Why don’t Christians do this? Why don’t Christians share with their fellow believers the richness of their relationship with Jesus Christ? Why don’t they share Jesus with others? Why aren’t people bringing squash and tomatoes and okra and string beans and lettuce and cucumbers, all of various varieties, to church on Sunday, in their conversations during the week, to their jobs, to their schools, to their civic and recreational activities?

 

Another thing about gardeners, they talk to each other about their experiences, about their successes and failures, they exchange knowledge and experience as a way of life – why don’t professing Christians do this? I have known folks who have sat in pews next to each other for decades and have never shared the life of Christ together, never shared about their experience with Jesus, never prayed together, never shared joys and sorrows, never shared insights from Scripture.

 

This is, frankly, nuts…just plain nuts…yet we not only perpetuate it, we think the notion that something may be amiss is dangerous.

 

We can’t share about Someone whom we don’t know. We can’t share about a Land that we’ve never lived in. To know someone as a child is not the same as knowing that person as an adult. To serve as a child or adolescent or young adult in a family business is not the same as serving with a parent in the ownership of the family business (see Galatians 3:23 – 4:11). I have known many good folks who have been attending church for decades, but I have met few adults who have been attending church for decades.

 

As so Tozer can argue that our view of justification by faith has been made a barrier to our relationship with God…exquisitely tragic…and, I think, tragically true.

 

All we need do to test Tozer’s point is to ask others when we gather, “What have you brought from your garden of relationship with Christ to share today?”

 

Shall we try it?

 

Shall we share?

Sunday, May 18, 2025

The Pursuit of God by Tozer - Reflections (8)

 

 

Earlier I mentioned that The Pursuit of God is dense, and now we come to a section which I experience as exceedingly dense. (As if the previous section in which Tozer writes that our interpretation of justification by faith now actually bars men from the knowledge of God isn’t dense!)

 

I wonder if, for those of us who find Tozer’s writing style difficult, that the difficulty isn’t the style so much as it is the content, for if the style is from a different time, the content is from a different place, a foreign place. Tozer’s concepts and concerns and reading of the Bible, Tozer’s knowing God, is so far different than ours that he might as well be writing in early 20th century Greek as early to mid-20th century American English.

 

Chapter One consists of pages 11 – 20. On pages 11 and 12 Tozer makes it clear that we can only pursue God because God pursues us.

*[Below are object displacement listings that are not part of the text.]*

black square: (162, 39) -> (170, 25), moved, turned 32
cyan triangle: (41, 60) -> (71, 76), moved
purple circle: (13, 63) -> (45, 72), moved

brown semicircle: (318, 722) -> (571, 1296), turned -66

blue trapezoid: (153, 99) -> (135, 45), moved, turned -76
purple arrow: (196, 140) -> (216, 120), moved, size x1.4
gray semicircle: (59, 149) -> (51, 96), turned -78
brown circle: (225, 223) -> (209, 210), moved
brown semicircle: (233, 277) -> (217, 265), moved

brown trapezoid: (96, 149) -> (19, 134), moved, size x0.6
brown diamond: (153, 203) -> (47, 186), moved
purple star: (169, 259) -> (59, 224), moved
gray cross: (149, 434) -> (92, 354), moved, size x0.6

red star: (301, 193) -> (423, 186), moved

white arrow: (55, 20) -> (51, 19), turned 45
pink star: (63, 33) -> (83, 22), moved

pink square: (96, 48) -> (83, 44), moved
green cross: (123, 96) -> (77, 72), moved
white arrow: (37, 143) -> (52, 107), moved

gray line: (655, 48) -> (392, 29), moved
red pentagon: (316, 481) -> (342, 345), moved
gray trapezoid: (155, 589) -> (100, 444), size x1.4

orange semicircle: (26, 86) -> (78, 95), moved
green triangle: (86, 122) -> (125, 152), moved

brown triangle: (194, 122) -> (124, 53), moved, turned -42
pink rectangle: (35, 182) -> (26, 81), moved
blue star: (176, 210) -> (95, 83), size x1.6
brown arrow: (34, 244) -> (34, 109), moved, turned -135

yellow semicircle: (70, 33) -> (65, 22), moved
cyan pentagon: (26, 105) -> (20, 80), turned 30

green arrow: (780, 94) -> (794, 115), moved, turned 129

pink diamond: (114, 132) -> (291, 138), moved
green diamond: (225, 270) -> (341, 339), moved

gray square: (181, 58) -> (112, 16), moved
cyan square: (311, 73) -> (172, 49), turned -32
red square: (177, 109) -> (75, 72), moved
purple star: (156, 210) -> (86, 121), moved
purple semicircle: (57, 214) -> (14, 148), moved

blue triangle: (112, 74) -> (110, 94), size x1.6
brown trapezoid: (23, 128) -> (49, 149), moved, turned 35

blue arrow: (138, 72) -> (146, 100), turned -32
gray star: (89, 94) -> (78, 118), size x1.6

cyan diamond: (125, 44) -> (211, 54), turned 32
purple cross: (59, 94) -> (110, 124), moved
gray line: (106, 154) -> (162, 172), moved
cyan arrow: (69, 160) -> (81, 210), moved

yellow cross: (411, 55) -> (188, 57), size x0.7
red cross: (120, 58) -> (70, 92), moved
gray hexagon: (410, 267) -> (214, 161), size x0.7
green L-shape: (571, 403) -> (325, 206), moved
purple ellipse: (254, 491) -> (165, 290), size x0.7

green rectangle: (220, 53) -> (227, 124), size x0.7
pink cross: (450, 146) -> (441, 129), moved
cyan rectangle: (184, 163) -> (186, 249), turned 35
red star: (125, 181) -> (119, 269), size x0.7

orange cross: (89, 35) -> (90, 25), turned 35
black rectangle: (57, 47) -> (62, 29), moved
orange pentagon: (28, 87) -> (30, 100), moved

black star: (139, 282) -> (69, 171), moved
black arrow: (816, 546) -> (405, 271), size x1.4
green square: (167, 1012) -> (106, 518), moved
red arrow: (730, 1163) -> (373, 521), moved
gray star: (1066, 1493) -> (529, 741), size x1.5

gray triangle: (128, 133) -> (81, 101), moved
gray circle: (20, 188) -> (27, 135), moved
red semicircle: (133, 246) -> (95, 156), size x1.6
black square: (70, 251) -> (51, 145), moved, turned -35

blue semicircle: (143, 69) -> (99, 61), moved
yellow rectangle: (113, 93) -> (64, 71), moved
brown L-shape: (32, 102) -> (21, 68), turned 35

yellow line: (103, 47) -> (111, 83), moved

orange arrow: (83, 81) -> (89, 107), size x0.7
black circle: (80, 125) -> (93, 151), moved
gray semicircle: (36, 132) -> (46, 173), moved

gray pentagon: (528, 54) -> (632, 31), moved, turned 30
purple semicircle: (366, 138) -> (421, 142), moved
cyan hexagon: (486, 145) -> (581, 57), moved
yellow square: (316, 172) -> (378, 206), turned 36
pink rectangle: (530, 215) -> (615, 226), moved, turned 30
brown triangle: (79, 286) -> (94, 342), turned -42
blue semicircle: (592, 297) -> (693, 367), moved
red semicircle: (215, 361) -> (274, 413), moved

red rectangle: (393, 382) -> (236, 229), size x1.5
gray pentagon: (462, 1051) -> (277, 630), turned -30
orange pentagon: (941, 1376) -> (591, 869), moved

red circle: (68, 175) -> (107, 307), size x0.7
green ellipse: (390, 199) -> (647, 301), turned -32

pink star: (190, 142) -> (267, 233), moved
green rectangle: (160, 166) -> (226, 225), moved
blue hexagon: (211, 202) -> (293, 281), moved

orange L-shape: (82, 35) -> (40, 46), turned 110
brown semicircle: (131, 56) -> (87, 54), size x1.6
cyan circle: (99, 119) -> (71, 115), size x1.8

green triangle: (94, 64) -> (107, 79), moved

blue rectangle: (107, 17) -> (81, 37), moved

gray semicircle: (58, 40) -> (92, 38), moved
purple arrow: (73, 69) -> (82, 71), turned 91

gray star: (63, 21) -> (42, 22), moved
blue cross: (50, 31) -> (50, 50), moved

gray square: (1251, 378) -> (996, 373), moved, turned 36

Then at the bottom of page 12 and at the top of page 13 Tozer makes his claim that our understanding and practice of justification by faith has become a barrier to men knowing God, and that the idea of “receiving Christ” is a problem (which he returns to on page 16). Then from the balance of page 13 through the conclusion of the chapter, page 20, Tozer moves into the heart of the matter; God is a Person and we are to know Him as a Person, we are to be in ongoing and unfolding relationship with Him.

 

This is so dense that I really don’t think it can be understood without rereading, and meditating, and reading again, with our hearts and minds attentive to the Holy Spirit and the Word of God. It is so dense that I don’t think its depths can be plumbed in a lifetime. This is a mark of a classic, whether by Augustine, or Fenelon, or Murray, or Chambers, or Lewis, or MacDonald; a classic is a lifetime companion that challenges and encourages us and keeps pointing us to Jesus, keeps revealing Jesus to us. A classic does not run the race for us, it does not do our work for us, but it helps us run the race.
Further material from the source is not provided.